How to handle rowspan and colspan while scraping a Table using R(如何在使用R刮取表时处理行跨度和列跨度)-6ren

How to handle rowspan and colspan while scraping a Table using R(如何在使用R刮取表时处理行跨度和列跨度)

转载作者：bug小助手更新时间：2023-10-28 20:58:39

I am trying to scrape data from table (HTML pasted below):

我正在尝试从表中抓取数据(粘贴在下面的HTML)：

I tried to use below code, but it does not return the contents as required.

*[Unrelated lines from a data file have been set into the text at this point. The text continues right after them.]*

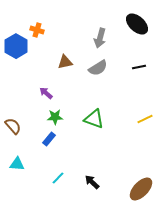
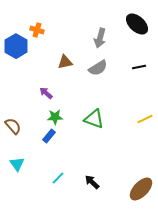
blue rectangle: moved 3 px up
cyan triangle: rotated 49 degrees clockwise
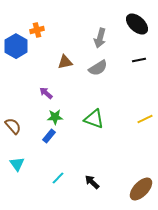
orange cross: rotated 32 degrees counterclockwise
black line: moved 7 px up
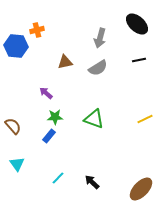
blue hexagon: rotated 25 degrees counterclockwise
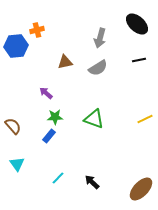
blue hexagon: rotated 10 degrees counterclockwise
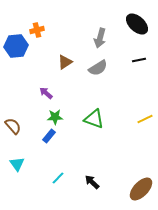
brown triangle: rotated 21 degrees counterclockwise
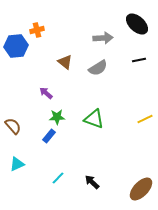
gray arrow: moved 3 px right; rotated 108 degrees counterclockwise
brown triangle: rotated 49 degrees counterclockwise
green star: moved 2 px right
cyan triangle: rotated 42 degrees clockwise
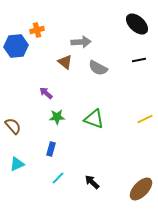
gray arrow: moved 22 px left, 4 px down
gray semicircle: rotated 60 degrees clockwise
blue rectangle: moved 2 px right, 13 px down; rotated 24 degrees counterclockwise
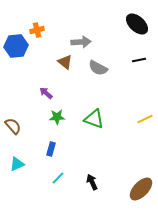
black arrow: rotated 21 degrees clockwise
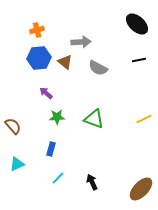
blue hexagon: moved 23 px right, 12 px down
yellow line: moved 1 px left
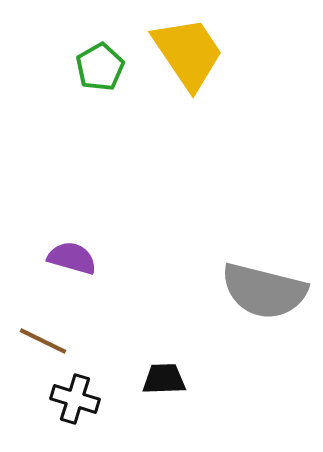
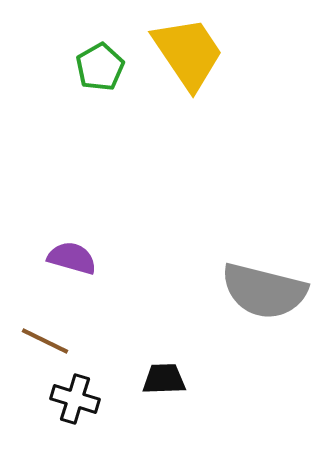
brown line: moved 2 px right
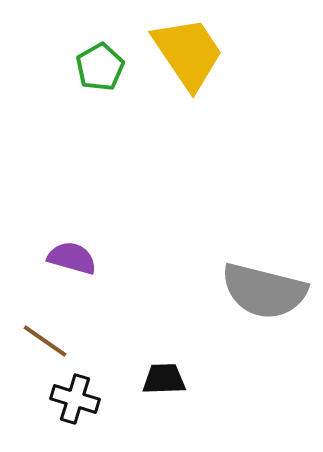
brown line: rotated 9 degrees clockwise
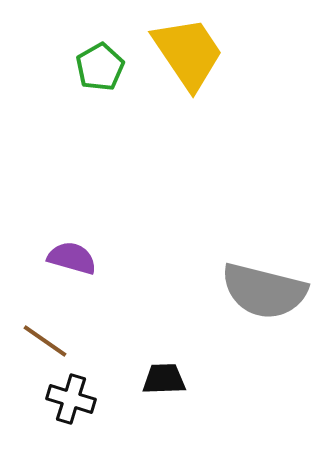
black cross: moved 4 px left
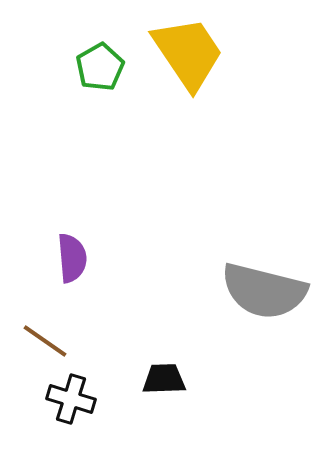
purple semicircle: rotated 69 degrees clockwise
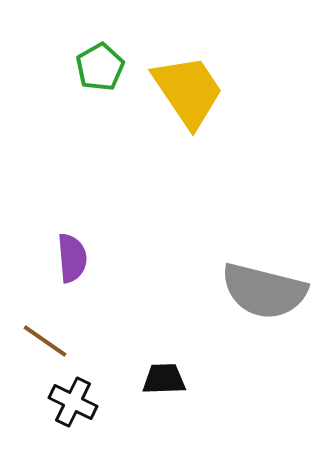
yellow trapezoid: moved 38 px down
black cross: moved 2 px right, 3 px down; rotated 9 degrees clockwise
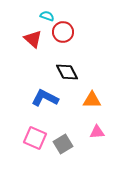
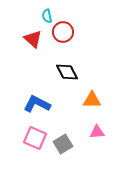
cyan semicircle: rotated 120 degrees counterclockwise
blue L-shape: moved 8 px left, 6 px down
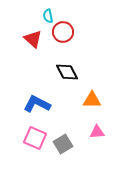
cyan semicircle: moved 1 px right
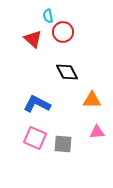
gray square: rotated 36 degrees clockwise
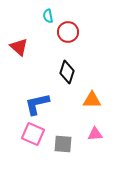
red circle: moved 5 px right
red triangle: moved 14 px left, 8 px down
black diamond: rotated 45 degrees clockwise
blue L-shape: rotated 40 degrees counterclockwise
pink triangle: moved 2 px left, 2 px down
pink square: moved 2 px left, 4 px up
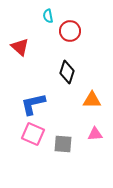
red circle: moved 2 px right, 1 px up
red triangle: moved 1 px right
blue L-shape: moved 4 px left
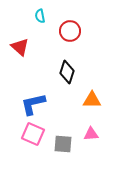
cyan semicircle: moved 8 px left
pink triangle: moved 4 px left
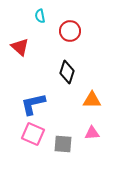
pink triangle: moved 1 px right, 1 px up
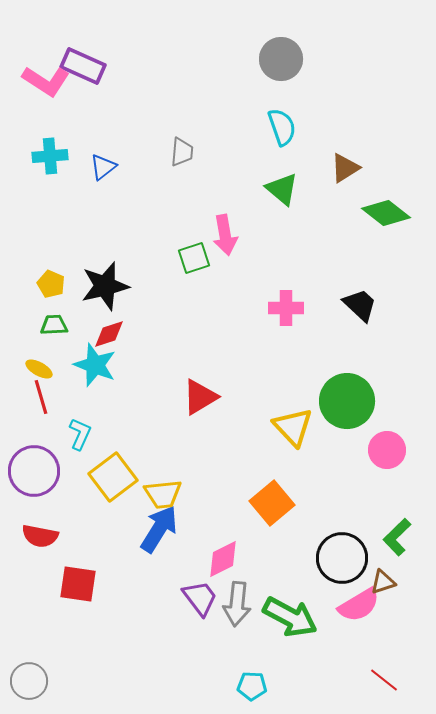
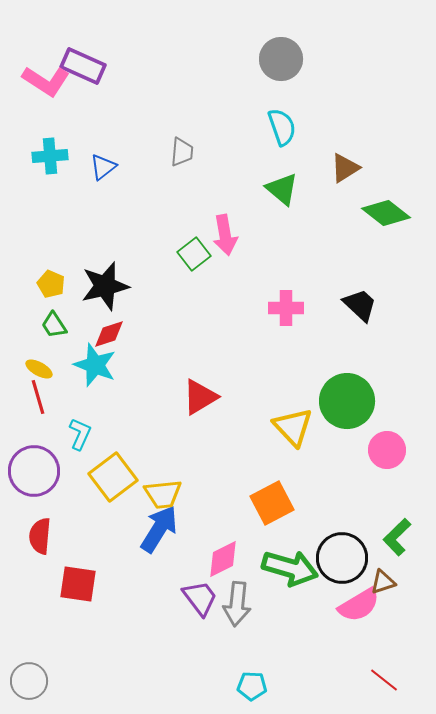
green square at (194, 258): moved 4 px up; rotated 20 degrees counterclockwise
green trapezoid at (54, 325): rotated 120 degrees counterclockwise
red line at (41, 397): moved 3 px left
orange square at (272, 503): rotated 12 degrees clockwise
red semicircle at (40, 536): rotated 84 degrees clockwise
green arrow at (290, 617): moved 49 px up; rotated 12 degrees counterclockwise
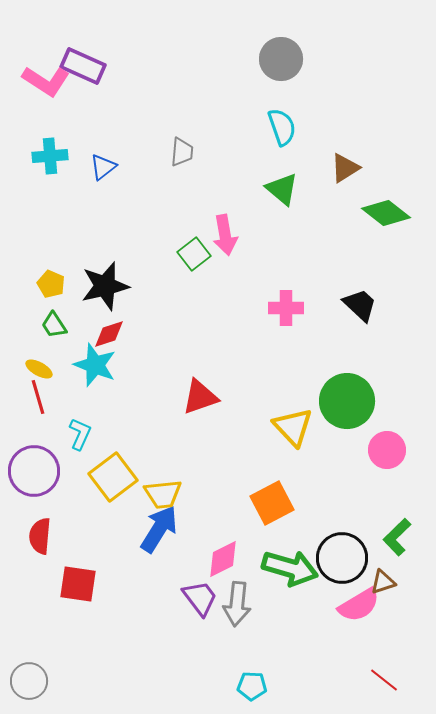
red triangle at (200, 397): rotated 12 degrees clockwise
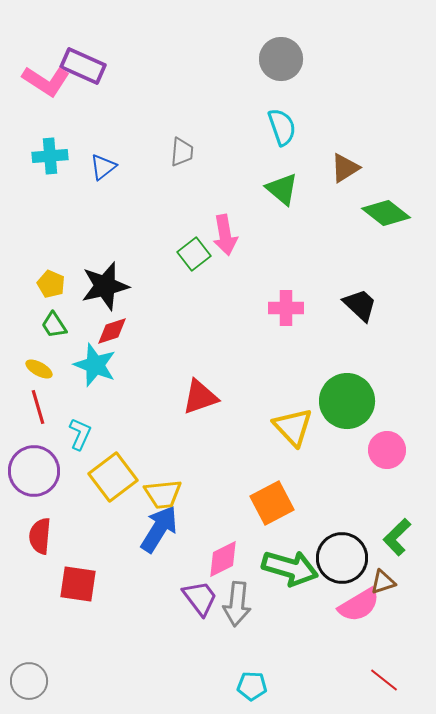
red diamond at (109, 334): moved 3 px right, 3 px up
red line at (38, 397): moved 10 px down
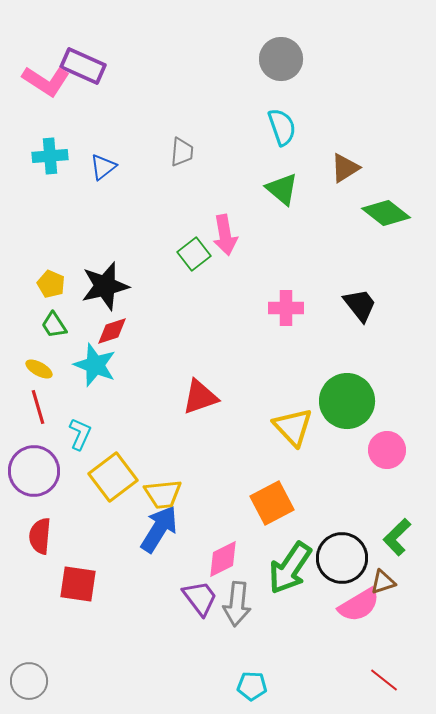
black trapezoid at (360, 305): rotated 9 degrees clockwise
green arrow at (290, 568): rotated 108 degrees clockwise
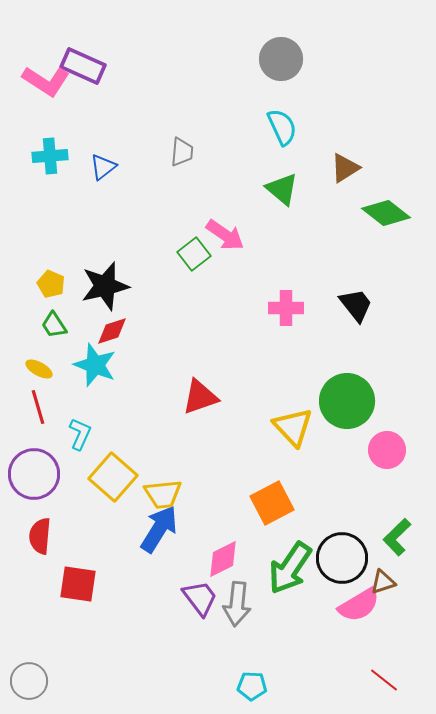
cyan semicircle at (282, 127): rotated 6 degrees counterclockwise
pink arrow at (225, 235): rotated 45 degrees counterclockwise
black trapezoid at (360, 305): moved 4 px left
purple circle at (34, 471): moved 3 px down
yellow square at (113, 477): rotated 12 degrees counterclockwise
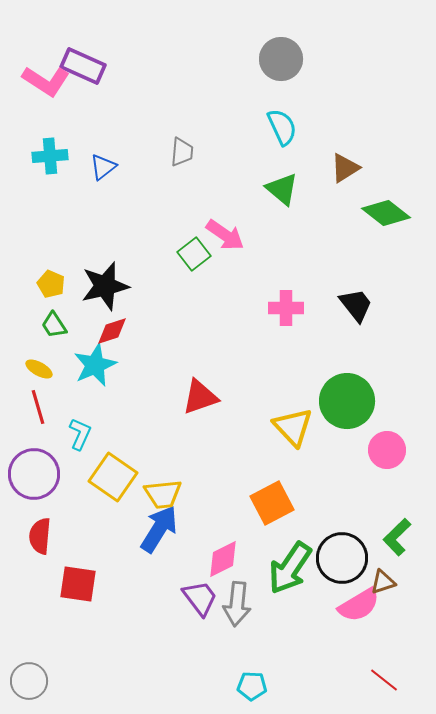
cyan star at (95, 365): rotated 27 degrees clockwise
yellow square at (113, 477): rotated 6 degrees counterclockwise
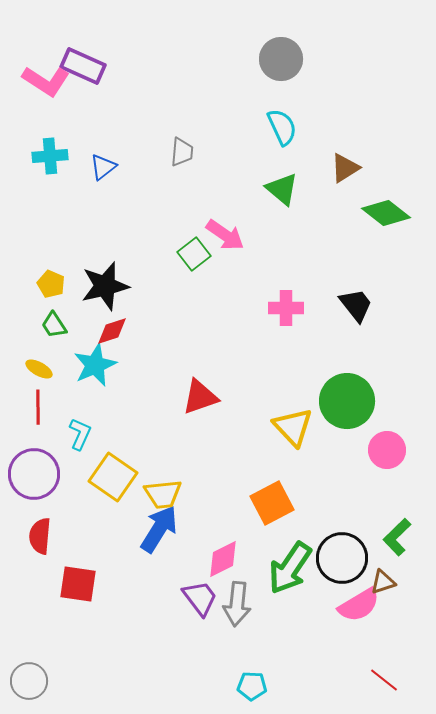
red line at (38, 407): rotated 16 degrees clockwise
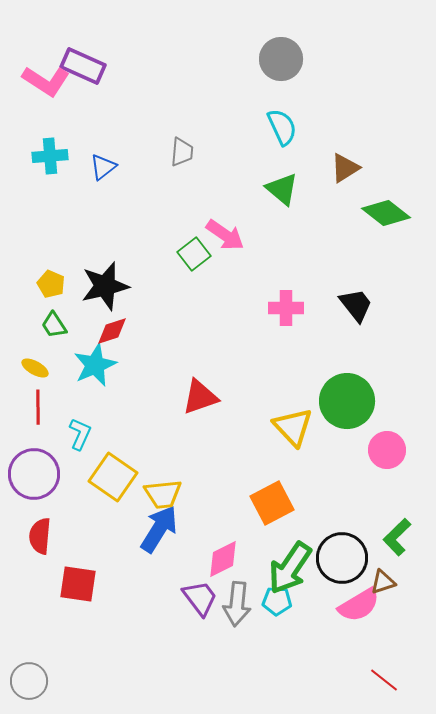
yellow ellipse at (39, 369): moved 4 px left, 1 px up
cyan pentagon at (252, 686): moved 25 px right, 85 px up
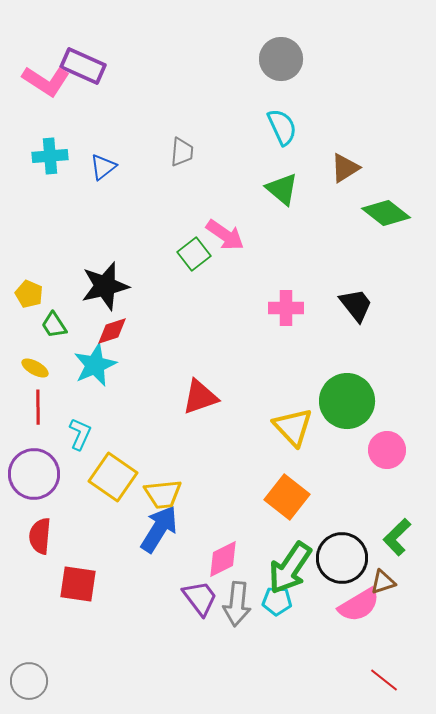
yellow pentagon at (51, 284): moved 22 px left, 10 px down
orange square at (272, 503): moved 15 px right, 6 px up; rotated 24 degrees counterclockwise
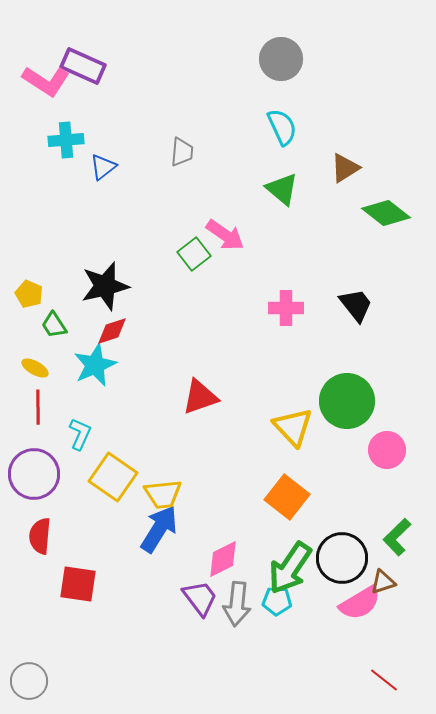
cyan cross at (50, 156): moved 16 px right, 16 px up
pink semicircle at (359, 605): moved 1 px right, 2 px up
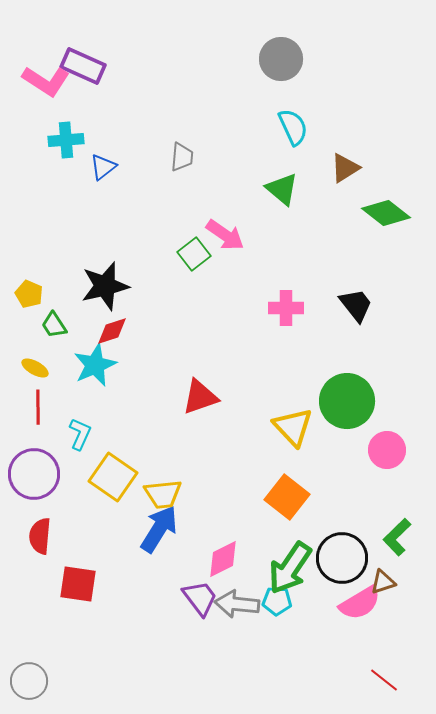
cyan semicircle at (282, 127): moved 11 px right
gray trapezoid at (182, 152): moved 5 px down
gray arrow at (237, 604): rotated 90 degrees clockwise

It merges all names in one for the rows (where rowspan is mentioned). Refer Table1 below.

我尝试使用下面的代码，但它没有按要求返回内容。它将各行的所有名称合并为一个(其中提到了rowspan)。请参阅下面的表1。

This table does have structural issues as it is using br tags. Could someone please help me to get a table with values mapped properly to all items. (Like Table 2)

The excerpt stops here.